Jessica's Rome Photo Blog also has some good graffiti pix - put "graffiti" into the search engine on her blog.

In Rome, we met with the city's queen of graffiti, Maria Teresa Natale. While not herself an artist, Maria Teresa knows more about Rome's graffiti scene than any one else, with the possible exception of Gabriella Tarquini, with whom she manages the website lascia il segno (leave the sign), essentially an online, annotated graffiti library, focusing on Rome, Milan, and Berlin, and housing more than 11,000 images. There's another link to the website on the right of this site. (And, don't bother with "English"; all the good stuff is pictured in the Italian parts of the site.)

Over coffee in Monteverde Vecchio, Maria Teresa told us about the Rome graffiti scene. Rome, she explained, is the only city in the world where both regular trains--she mentioned the ones that run from the Ostiense station to Lido d'Ostia (to the beach) and the metro cars--are "decorated," as she put it. In Milan, she said, graffiti writers were more likely to be designers who functioned like regular artists, presenting their work in gallery exhibitions. Rome hasn't reached that stage, although its better educated artists, some of them engineers or architects, are often working with posters or stickers, while the poorer and less educated are more likely to be doing the spray can thing, making letters or figures ("puppets," in the English translation from the Italian).

Among Rome's notable graffiti artists are sprayers Thoms, Bol, Soeww, and Genuine Crew; the letterer Kemh; and street artists Lex, Hogre, JB Rock, Diamont, and Sten (not to be confused with Stan), whose puppets are legendary. One of Sten's atypical yet iconic puppet figures for the Teatro Vascello, in Monteverde Vecchio, is at left. The works of these artists, and that of others, is likely to be found in train stations (Maria Teresa mentioned Nuovo Salario and Appiano) and Centri Sociali (social centers), notably Forte Prenestino (see Rome the Second Time for a description and directions).

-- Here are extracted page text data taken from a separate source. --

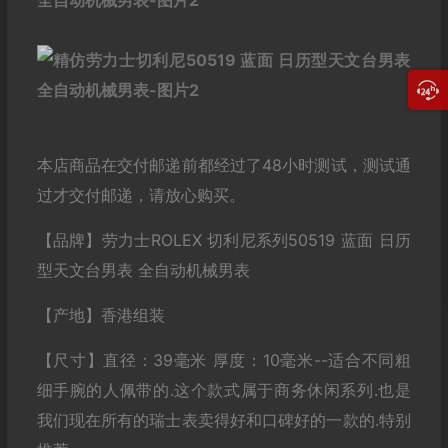
本店商品在交付邮递前都经过了48小时测试，测试通
过才交付邮递，请放心购买。
【品牌】劳力士ROLEX 切利尼系列50519 蓝面 日历
型天文台男表 全自动机械男表
【产地】香港组装
【尺寸】直径：39毫米 厚度：10毫米--适合不同粗
细手腕的人佩带的.这个款式属于商务休闲系列.也是
我们现在所有的瑞士表卖得好和口碑好的一款的.特别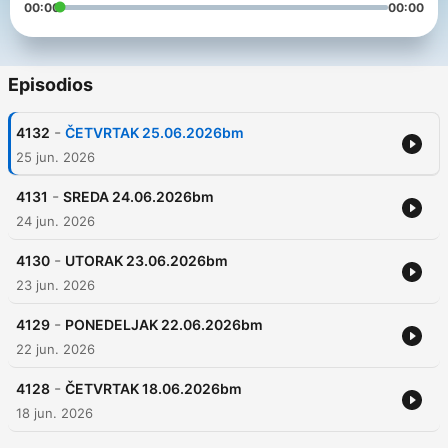
00:00
00:00
Episodios
-
4132
ČETVRTAK 25.06.2026bm
25 jun. 2026
-
4131
SREDA 24.06.2026bm
24 jun. 2026
-
4130
UTORAK 23.06.2026bm
23 jun. 2026
-
4129
PONEDELJAK 22.06.2026bm
22 jun. 2026
-
4128
ČETVRTAK 18.06.2026bm
18 jun. 2026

Most graffiti writing in Rome is against the law. The liberal, reform-minded former mayor Walter Veltroni initiated a "conversation" with graffiti artists, likely in an effort both to recognize the artistic merit of the form and to bring it under some control. He offered the artists about a dozen "legal" walls, each about 100 meters long, outside the city center, and other walls--some in train stations--for which artists could sign up to paint and control that particular space for a three month period. In retrospect, those were the good old days. The 3-month wall program has been suspended, and heavy fines are levied on anyone caught painting train cars.


Maria Teresa told us that most of the best graffiti is located far outside the Centro, where artists are less likely to interrupted by the police. Still, we've found several worthy, close-in sites. For political graffiti, we recommend the left-leaning community of Garbatella, easily reachable on Metro B. See the subtle example at left, one of several on the building.

On the other end of the political spectrum is the graffiti sponsored by businesses that would rather have a nice drawing on their saracinesca (metal shutter) than messy tags.


Another good site, described in Itinerary 10 in Rome the Second Time (p. 150), is Forte Braschi, located in Parco del Pineto, where the art work lines the outside perimeter of the military installation.


The third close-in site is an underpass on via Appia Antica, less than 100 meters outside the city wall. The art that opens this post, at top left, is from there.